It sounds like a plot from a bad science-fiction movie. Just as a new government is rebuilding a nation after a devastating hurricane, the country is attacked by a pest that threatens to ruin agriculture.
So the government imports swarms of killer wasps and parasitic beetles to eat the infestation. What could go wrong?
This is reality for the Cayman Islands, the tiny British protectorate in the Caribbean. In September 2004 Hurricane Ivan cut through the Caymans, home to 50,000 people. Now comes Pink Hibiscus Mealybug, which feeds on staples such as cucumber, lettuce and mango -- and presents the islands with a new crisis.
Confirmation that the bug was on the island prompted an immediate reaction from officials. Thousands of parasitic beetles started arriving, courtesy of the US Department of Agriculture.
Wasps will be introduced in two weeks.
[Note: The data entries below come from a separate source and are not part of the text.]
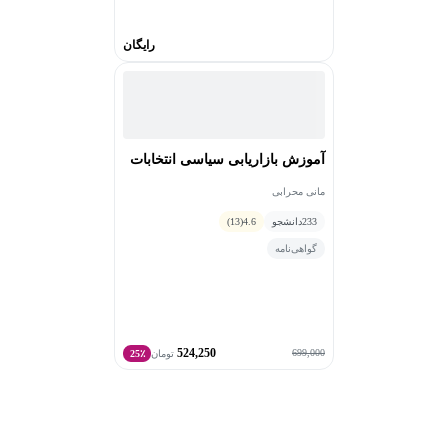
رایگان
آموزش بازاریابی سیاسی انتخابات
مانی محرابی
233
دانشجو
4.6
(13)
گواهی‌نامه
524,250
699,000
تومان
25٪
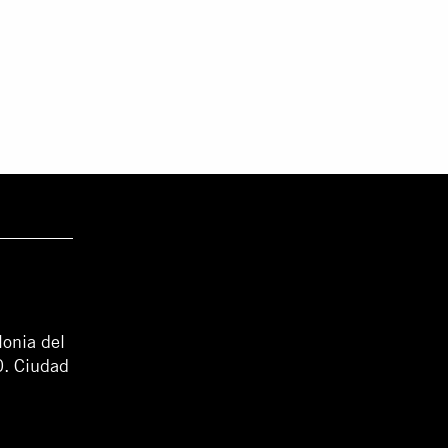
lonia del
0. Ciudad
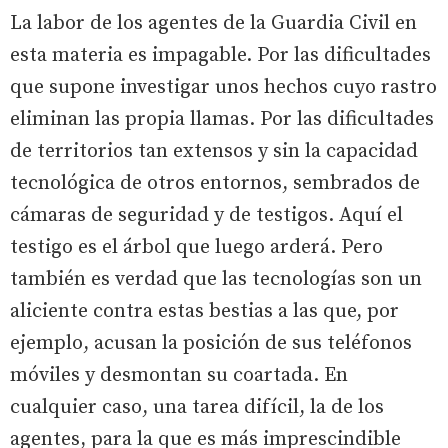
La labor de los agentes de la Guardia Civil en
esta materia es impagable. Por las dificultades
que supone investigar unos hechos cuyo rastro
eliminan las propia llamas. Por las dificultades
de territorios tan extensos y sin la capacidad
tecnológica de otros entornos, sembrados de
cámaras de seguridad y de testigos. Aquí el
testigo es el árbol que luego arderá. Pero
también es verdad que las tecnologías son un
aliciente contra estas bestias a las que, por
ejemplo, acusan la posición de sus teléfonos
móviles y desmontan su coartada. En
cualquier caso, una tarea difícil, la de los
agentes, para la que es más imprescindible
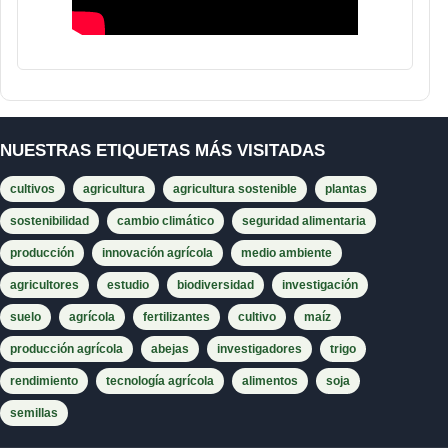
NUESTRAS ETIQUETAS MÁS VISITADAS
cultivos
agricultura
agricultura sostenible
plantas
sostenibilidad
cambio climático
seguridad alimentaria
producción
innovación agrícola
medio ambiente
agricultores
estudio
biodiversidad
investigación
suelo
agrícola
fertilizantes
cultivo
maíz
producción agrícola
abejas
investigadores
trigo
rendimiento
tecnología agrícola
alimentos
soja
semillas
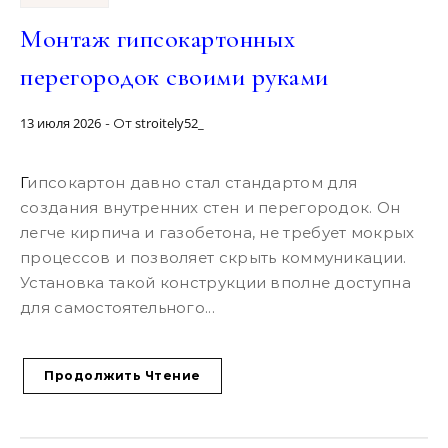
Монтаж гипсокартонных
перегородок своими руками
13 июля 2026
stroitely52_
- От
Гипсокартон давно стал стандартом для
создания внутренних стен и перегородок. Он
легче кирпича и газобетона, не требует мокрых
процессов и позволяет скрыть коммуникации.
Установка такой конструкции вполне доступна
для самостоятельного...
Продолжить Чтение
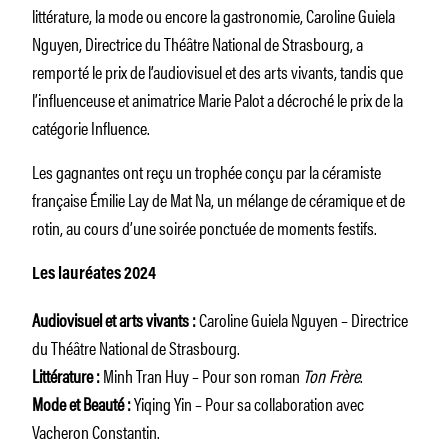
littérature, la mode ou encore la gastronomie, Caroline Guiela
Nguyen, Directrice du Théâtre National de Strasbourg, a
remporté le prix de l’audiovisuel et des arts vivants, tandis que
l’influenceuse et animatrice Marie Palot a décroché le prix de la
catégorie Influence.
Les gagnantes ont reçu un trophée conçu par la céramiste
française Émilie Lay de Mat Na, un mélange de céramique et de
rotin, au cours d’une soirée ponctuée de moments festifs.
Les lauréates 2024
Audiovisuel et arts vivants :
Caroline Guiela Nguyen – Directrice
du Théâtre National de Strasbourg.
Littérature :
Minh Tran Huy – Pour son roman
Ton Frère
.
Mode et Beauté :
Yiqing Yin – Pour sa collaboration avec
Vacheron Constantin.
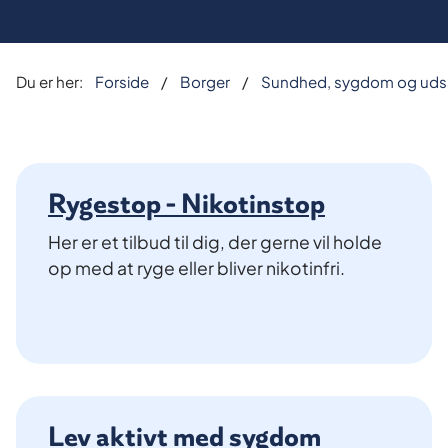
Du er her:
Forside
Borger
Sundhed, sygdom og uds
Rygestop - Nikotinstop
Her er et tilbud til dig, der gerne vil holde
op med at ryge eller bliver nikotinfri.
Lev aktivt med sygdom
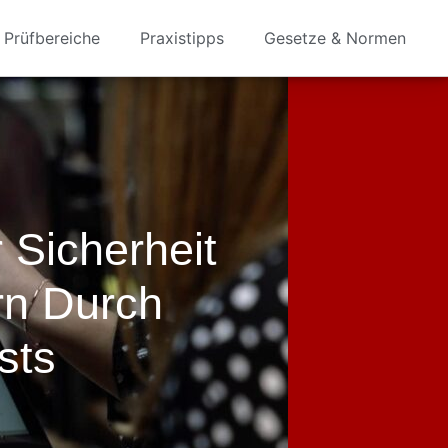
Prüfbereiche
Praxistipps
Gesetze & Normen
 Sicherheit
rn Durch
sts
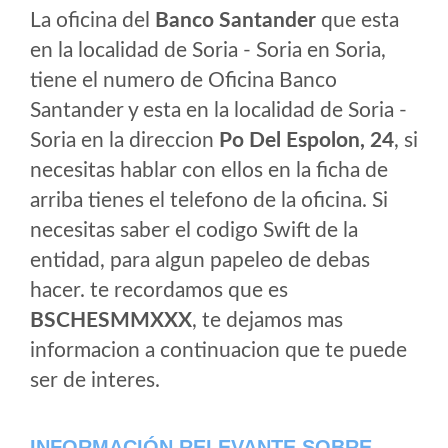
La oficina del
Banco Santander
que esta
en la localidad de Soria - Soria en Soria,
tiene el numero de Oficina Banco
Santander y esta en la localidad de Soria -
Soria en la direccion
Po Del Espolon, 24
, si
necesitas hablar con ellos en la ficha de
arriba tienes el telefono de la oficina. Si
necesitas saber el codigo Swift de la
entidad, para algun papeleo de debas
hacer. te recordamos que es
BSCHESMMXXX
, te dejamos mas
informacion a continuacion que te puede
ser de interes.
INFORMACIÓN RELEVANTE SOBRE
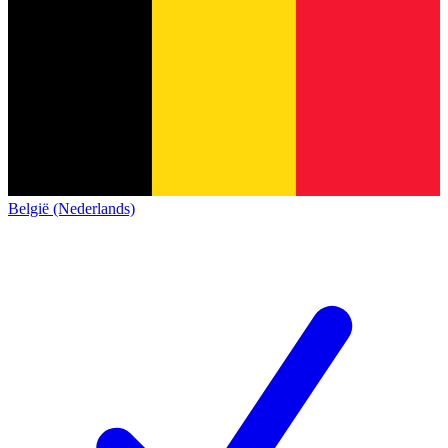
België (Nederlands)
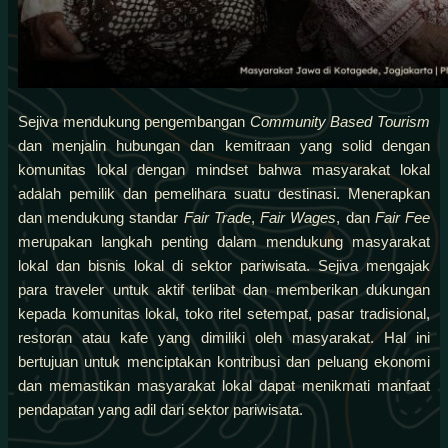
Sejiva mendukung pengembangan
Community Based Tourism
dan menjalin hubungan dan kemitraan yang solid dengan
komunitas lokal dengan mindset bahwa masyarakat lokal
adalah pemilik dan pemelihara suatu destinasi. Menerapkan
dan mendukung standar
Fair Trade
,
Fair Wages
, dan
Fair Fee
merupakan langkah penting dalam mendukung masyarakat
lokal dan bisnis lokal di sektor pariwisata. Sejiva mengajak
para traveler untuk aktif terlibat dan memberikan dukungan
kepada komunitas lokal, toko ritel setempat, pasar tradisional,
restoran atau kafe yang dimiliki oleh masyarakat. Hal ini
bertujuan untuk menciptakan kontribusi dan peluang ekonomi
dan memastikan masyarakat lokal dapat menikmati manfaat
pendapatan yang adil dari sektor pariwisata.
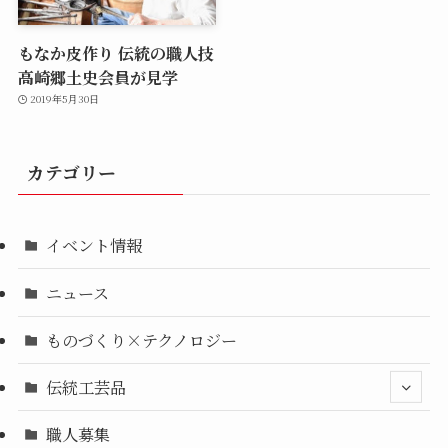
もなか皮作り 伝統の職人技
高崎郷土史会員が見学
2019年5月30日
カテゴリー
イベント情報
ニュース
ものづくり×テクノロジー
伝統工芸品
職人募集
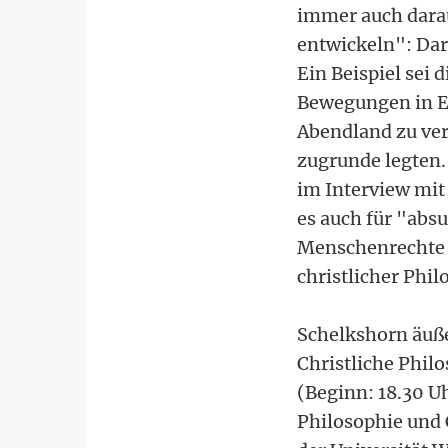
immer auch darau
entwickeln": Dar
Ein Beispiel sei 
Bewegungen in Eu
Abendland zu ver
zugrunde legten.
im Interview mi
es auch für "absu
Menschenrechte 
christlicher Phil
Schelkshorn äußer
Christliche Phil
(Beginn: 18.30 U
Philosophie und 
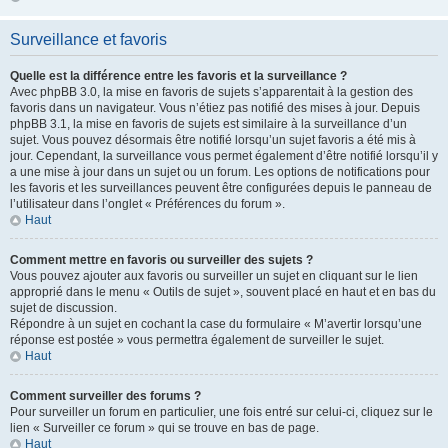
Surveillance et favoris
Quelle est la différence entre les favoris et la surveillance ?
Avec phpBB 3.0, la mise en favoris de sujets s’apparentait à la gestion des
favoris dans un navigateur. Vous n’étiez pas notifié des mises à jour. Depuis
phpBB 3.1, la mise en favoris de sujets est similaire à la surveillance d’un
sujet. Vous pouvez désormais être notifié lorsqu’un sujet favoris a été mis à
jour. Cependant, la surveillance vous permet également d’être notifié lorsqu’il y
a une mise à jour dans un sujet ou un forum. Les options de notifications pour
les favoris et les surveillances peuvent être configurées depuis le panneau de
l’utilisateur dans l’onglet « Préférences du forum ».
Haut
Comment mettre en favoris ou surveiller des sujets ?
Vous pouvez ajouter aux favoris ou surveiller un sujet en cliquant sur le lien
approprié dans le menu « Outils de sujet », souvent placé en haut et en bas du
sujet de discussion.
Répondre à un sujet en cochant la case du formulaire « M’avertir lorsqu’une
réponse est postée » vous permettra également de surveiller le sujet.
Haut
Comment surveiller des forums ?
Pour surveiller un forum en particulier, une fois entré sur celui-ci, cliquez sur le
lien « Surveiller ce forum » qui se trouve en bas de page.
Haut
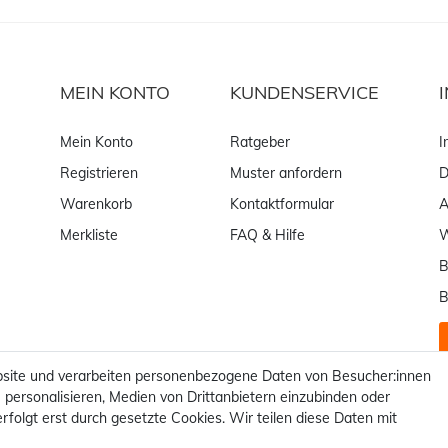
MEIN KONTO
KUNDENSERVICE
Mein Konto
Ratgeber
I
Registrieren
Muster anfordern
D
Warenkorb
Kontaktformular
Merkliste
FAQ & Hilfe
W
B
B
site und verarbeiten personenbezogene Daten von Besucher:innen
 personalisieren, Medien von Drittanbietern einzubinden oder
rfolgt erst durch gesetzte Cookies. Wir teilen diese Daten mit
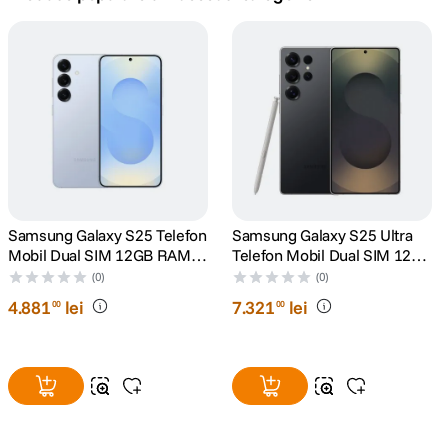
canon sx740 hs
5
.
lavaliera
6
.
sony fx
7
.
card memorie
8
.
dji mic mini
Samsung Galaxy S25 Telefon
Samsung Galaxy S25 Ultra
9
.
Mobil Dual SIM 12GB RAM
Telefon Mobil Dual SIM 12GB
256GB Icyblue
RAM 256GB + S Pen support
(0)
(0)
dji osmo
10
.
Titanium Black
4
.
881
lei
7
.
321
lei
00
00
Resigilat
de la
6
.
588
lei
90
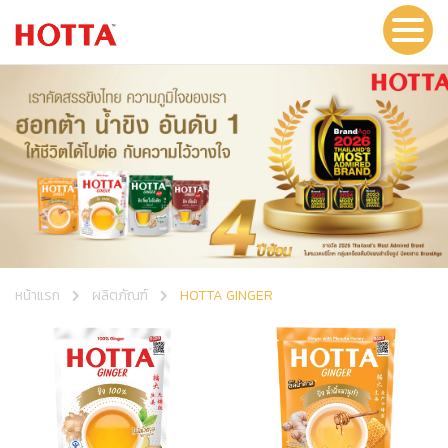
หน้าแรก
ผลิตภัณฑ์
HOTTA GINGER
They will be released in the affected areas with the hope that, within a year, the bug will have been 90 percent eradicated. However, the pink strain of mealybug is particularly nasty and it is nearly impossible to get rid of it completely.
A tiny, sap-sucking insect, it forms colonies to feed on about 250 plant species, killing them by injecting a toxic saliva. The bug has a sticky protective coating, making it immune to pesticides and fire, the favored method of some residents.
The wasps are bred in Puerto Rico and shipped to Florida at a rate of 10,000 a week. The US Department of Agriculture has agreed to send 5,000 wasps a week to the Caymans for the foreseeable future.
Kurt Tibbetts, the Cayman Minister of Agriculture, told a meeting of farmers last week that they must not panic.
"We don't know exactly where it is, how long it has been here, or where it came from. But we know it is here," he said.